- _PROBLEM TO WORK ON_: In the entries that follow, find each line with the word "adrenal" and copy it.

--- START ---

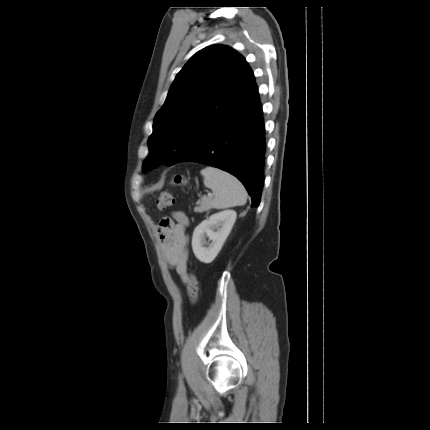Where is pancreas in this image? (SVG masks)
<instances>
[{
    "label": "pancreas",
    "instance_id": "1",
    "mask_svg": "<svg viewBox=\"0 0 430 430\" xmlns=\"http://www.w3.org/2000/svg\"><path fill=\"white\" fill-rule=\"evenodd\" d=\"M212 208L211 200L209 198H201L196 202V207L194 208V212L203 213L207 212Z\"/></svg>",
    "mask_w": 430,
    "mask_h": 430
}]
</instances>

--- END ---
--- START ---

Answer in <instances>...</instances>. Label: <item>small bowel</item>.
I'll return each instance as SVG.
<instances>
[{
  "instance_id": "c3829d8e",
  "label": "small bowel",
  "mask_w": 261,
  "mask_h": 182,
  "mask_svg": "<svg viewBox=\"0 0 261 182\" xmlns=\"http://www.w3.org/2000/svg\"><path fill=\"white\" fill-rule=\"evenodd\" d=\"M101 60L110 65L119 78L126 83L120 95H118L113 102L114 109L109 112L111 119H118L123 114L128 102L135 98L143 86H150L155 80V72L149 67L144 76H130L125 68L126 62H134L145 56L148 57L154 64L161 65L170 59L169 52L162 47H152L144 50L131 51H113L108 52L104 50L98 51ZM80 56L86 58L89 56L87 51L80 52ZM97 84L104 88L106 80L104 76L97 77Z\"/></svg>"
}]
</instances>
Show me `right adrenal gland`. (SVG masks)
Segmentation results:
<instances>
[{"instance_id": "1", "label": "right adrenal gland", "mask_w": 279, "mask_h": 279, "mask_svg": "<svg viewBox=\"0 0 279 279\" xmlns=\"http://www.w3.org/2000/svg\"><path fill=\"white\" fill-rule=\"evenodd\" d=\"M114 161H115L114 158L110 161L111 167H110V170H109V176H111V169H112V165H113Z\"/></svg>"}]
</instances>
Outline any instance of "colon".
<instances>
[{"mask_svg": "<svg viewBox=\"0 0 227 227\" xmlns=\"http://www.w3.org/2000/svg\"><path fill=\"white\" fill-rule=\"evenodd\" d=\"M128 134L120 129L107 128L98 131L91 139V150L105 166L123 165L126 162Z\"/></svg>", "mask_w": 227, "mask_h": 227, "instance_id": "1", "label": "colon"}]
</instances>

--- END ---

- _EXPECTED OUTPUT_:
Show me `right adrenal gland`. (SVG masks)
[{"instance_id": "1", "label": "right adrenal gland", "mask_w": 279, "mask_h": 279, "mask_svg": "<svg viewBox=\"0 0 279 279\" xmlns=\"http://www.w3.org/2000/svg\"><path fill=\"white\" fill-rule=\"evenodd\" d=\"M114 161H115L114 158L110 161L111 167H110V170H109V176H111V169H112V165H113Z\"/></svg>"}]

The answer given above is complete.